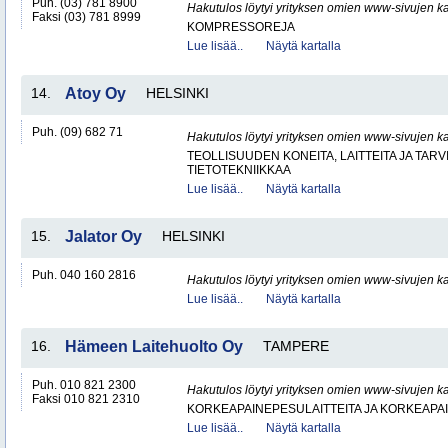
Puh. (03) 781 8900
Hakutulos löytyi yrityksen omien www-sivujen ka
Faksi (03) 781 8999
KOMPRESSOREJA
Lue lisää..
Näytä kartalla
14.
Atoy Oy
HELSINKI
Puh. (09) 682 71
Hakutulos löytyi yrityksen omien www-sivujen ka
TEOLLISUUDEN KONEITA, LAITTEITA JA TARV
TIETOTEKNIIKKAA
Lue lisää..
Näytä kartalla
15.
Jalator Oy
HELSINKI
Puh. 040 160 2816
Hakutulos löytyi yrityksen omien www-sivujen ka
Lue lisää..
Näytä kartalla
16.
Hämeen Laitehuolto Oy
TAMPERE
Puh. 010 821 2300
Hakutulos löytyi yrityksen omien www-sivujen ka
Faksi 010 821 2310
KORKEAPAINEPESULAITTEITA JA KORKEAPA
Lue lisää..
Näytä kartalla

▸ EXERCISE
Although the entries contain pictures, copy everything else in them exactly.

▸ RESULT OF THIS EXERCISE
Puh. (03) 781 8900
Hakutulos löytyi yrityksen omien www-sivujen ka
Faksi (03) 781 8999
KOMPRESSOREJA
Lue lisää..
Näytä kartalla
14.
Atoy Oy
HELSINKI
Puh. (09) 682 71
Hakutulos löytyi yrityksen omien www-sivujen ka
TEOLLISUUDEN KONEITA, LAITTEITA JA TARV
TIETOTEKNIIKKAA
Lue lisää..
Näytä kartalla
15.
Jalator Oy
HELSINKI
Puh. 040 160 2816
Hakutulos löytyi yrityksen omien www-sivujen ka
Lue lisää..
Näytä kartalla
16.
Hämeen Laitehuolto Oy
TAMPERE
Puh. 010 821 2300
Hakutulos löytyi yrityksen omien www-sivujen ka
Faksi 010 821 2310
KORKEAPAINEPESULAITTEITA JA KORKEAPA
Lue lisää..
Näytä kartalla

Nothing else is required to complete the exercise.